Sunday, March 08, 2009

Paradox of Poverty in a Sea of Content and Communication

Robert Waldmann put up a post at Stochastic Thoughts called Homeless Man with Cell Phone responding to some attempt by Andrew Malcolm to be snarky which only revealed him to be gormless. You should read the whole thing as Robert attacks a Right meme that goes back to Reagan era days, that you can't really be poor if you own a TV or eat at MacDonalds. Or in this case own a cheap cellphone. This just shows such cluelessness about the realities of poverty in America where often poor people can't afford to live cheaply. That is it is more expensive to live in a run down residential hotel than it does to live in an apartment, it can cost more to buy and maintain a series of beaters than it would to finance a nice used economy model. But sometimes you just can't get over the credit hurdle. While you can buy a $10 cell phone with pre-paid minutes and then pay as you go.

But the whole thing got me thinking about a topic I have been mulling over a while. Me from comments:


Robert someone should write a post about the paradox of communication and content in the 21st century.

I am struck when watching footage from overseas whether that be Africa or Asia that cell phones are almost ubiquitous in even the poorest neighborhoods. And while I suspect they don't have the same data plan I have in my iPhone we are not that far away from a world where remote villages and slums don't have access to secure food supplies or clean water but via a solar powered communal TV and a crank up PC have access to information from around the world.

Europe has a project to put all of its greatest cultural resources online and many government and major research libraries are committed to getting as much of their collections online as well.

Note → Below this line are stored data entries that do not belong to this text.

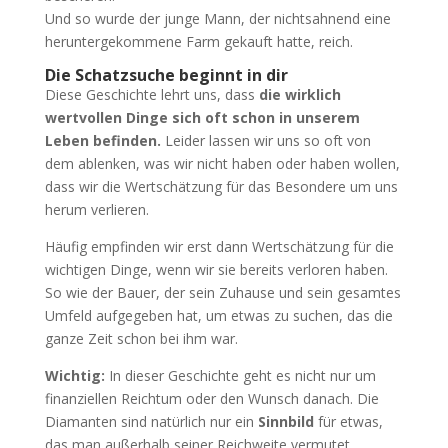
Und so wurde der junge Mann, der nichtsahnend eine
heruntergekommene Farm gekauft hatte, reich.
Die Schatzsuche beginnt in dir
Diese Geschichte lehrt uns, dass
die wirklich
wertvollen Dinge sich oft schon in unserem
Leben befinden.
Leider lassen wir uns so oft von
dem ablenken, was wir nicht haben oder haben wollen,
dass wir die Wertschätzung für das Besondere um uns
herum verlieren.
Häufig empfinden wir erst dann Wertschätzung für die
wichtigen Dinge, wenn wir sie bereits verloren haben.
So wie der Bauer, der sein Zuhause und sein gesamtes
Umfeld aufgegeben hat, um etwas zu suchen, das die
ganze Zeit schon bei ihm war.
Wichtig:
In dieser Geschichte geht es nicht nur um
finanziellen Reichtum oder den Wunsch danach. Die
Diamanten sind natürlich nur ein
Sinnbild
für etwas,
das man außerhalb seiner Reichweite vermutet,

Is this heaven or hell? I mean it is somewhat hellish to think of some Sudanese kid orphaned by rebels and hoping that the UN aid people will return one day still being able to wander the virtual halls of the Louvre and browse the stacks at the L of C. On the other hand I am on the verge of selling my 2 BR condo (in which I live alone) with plans to move to a small studio. Because as long as I have access to high-speed internet, a microwave, and a refrigerator my needs are pretty much met.

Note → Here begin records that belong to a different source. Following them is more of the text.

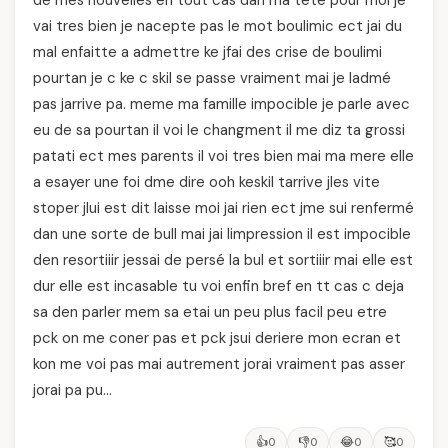
de mes nouvelles en tout cas dan ma tete pour moi je
vai tres bien je nacepte pas le mot boulimic ect jai du
mal enfaitte a admettre ke jfai des crise de boulimi
pourtan je c ke c skil se passe vraiment mai je ladmé
pas jarrive pa. meme ma famille impocible je parle avec
eu de sa pourtan il voi le changment il me diz ta grossi
patati ect mes parents il voi tres bien mai ma mere elle
a esayer une foi dme dire ooh keskil tarrive jles vite
stoper jlui est dit laisse moi jai rien ect jme sui renfermé
dan une sorte de bull mai jai limpression il est impocible
den resortiiir jessai de persé la bul et sortiiir mai elle est
dur elle est incasable tu voi enfin bref en tt cas c deja
sa den parler mem sa etai un peu plus facil peu etre
pck on me coner pas et pck jsui deriere mon ecran et
kon me voi pas mai autrement jorai vraiment pas asser
jorai pa pu…
👍
👎
😂
🥰
0
0
0
0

Part of this is a desire to get a little more green and reduce my carbon footprint, but a lot of it is because I don't need to have eight book shelves double stacked with books anymore, or a record collection, or racks of floppy drives, or boxes of pictures, and I can save a bunch of green by not having to set aside living space for such things.

Given the economy I too might end up living out of my car, but one way or another I will still have access to the internet. We seem to be entering an era where all things are flipped. Once only the wealthy could afford fine art and books and travel, these days those may all the poor can afford going forwards (admittedly the travel being virtual).
To which Robert responded

Alternative title -- "George Orwell Might Say."

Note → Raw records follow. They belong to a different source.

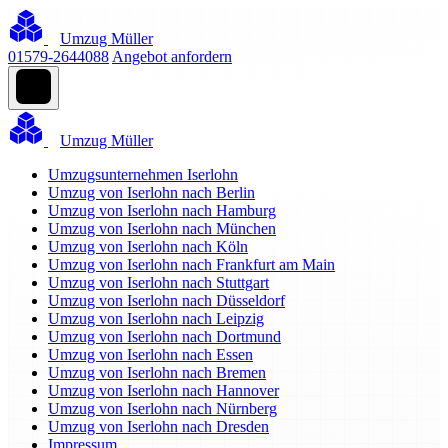
Umzug Müller
01579-2644088
Angebot anfordern
Umzug Müller
Umzugsunternehmen Iserlohn
Umzug von Iserlohn nach Berlin
Umzug von Iserlohn nach Hamburg
Umzug von Iserlohn nach München
Umzug von Iserlohn nach Köln
Umzug von Iserlohn nach Frankfurt am Main
Umzug von Iserlohn nach Stuttgart
Umzug von Iserlohn nach Düsseldorf
Umzug von Iserlohn nach Leipzig
Umzug von Iserlohn nach Dortmund
Umzug von Iserlohn nach Essen
Umzug von Iserlohn nach Bremen
Umzug von Iserlohn nach Hannover
Umzug von Iserlohn nach Nürnberg
Umzug von Iserlohn nach Dresden
Impressum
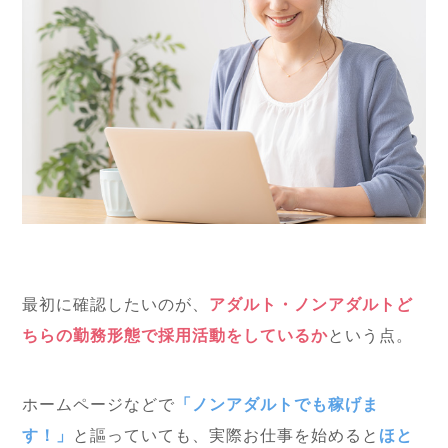
最初に確認したいのが、
アダルト・ノンアダルトど
ちらの勤務形態で採用活動をしているか
という点。
ホームページなどで
「ノンアダルトでも稼げま
す！」
と謳っていても、実際お仕事を始めると
ほと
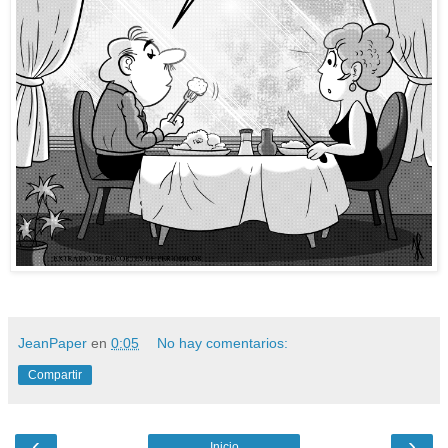
JeanPaper
en
0:05
No hay comentarios:
Compartir
‹
›
Inicio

Some decades ago, during the great depression, Orwell noted that poor people in his day didn't have access to necessities, but they did have access to luxuries. Said luxuries included Hollywood films and carryout junk food.

We've gotten used to the idea that people who watch actors on tv and eat in McDonald's aren't necessarily rich. Even the idiot conservatives among us will get used to the idea that people will cell phones aren't necessarily rich some time soon.
On a related note people marvel that poor people buy Lotto tickets. Don't they know the odds? Don't they have children that need better food and clothing? Well they may not really understand the odds but they know not everyone is getting rich off the lotto. When you are poor and buy a ticket what you are buying is a dream, if you are underpaid or out of work and unable to afford to take your kids to the multiplex odds are you can afford a cheap color TV for the kids even with the exorbitant monthly bills (even for basic cable) and you can take that lotto ticket and spend hours thinking what you would do with it if and when.

Yet wealthy people who think nothing of dropping a few hundred dollars on concert tickets with $15 Apple Martinis after the show all for just a couple of transient hours of entertainment begrudge the poor the ability to watch TV and dream of striking it rich.

The combination of ignorance and mean-spiritedness would be stunning. Except that this kind of "Let them eat cake" attitude has gone on forever.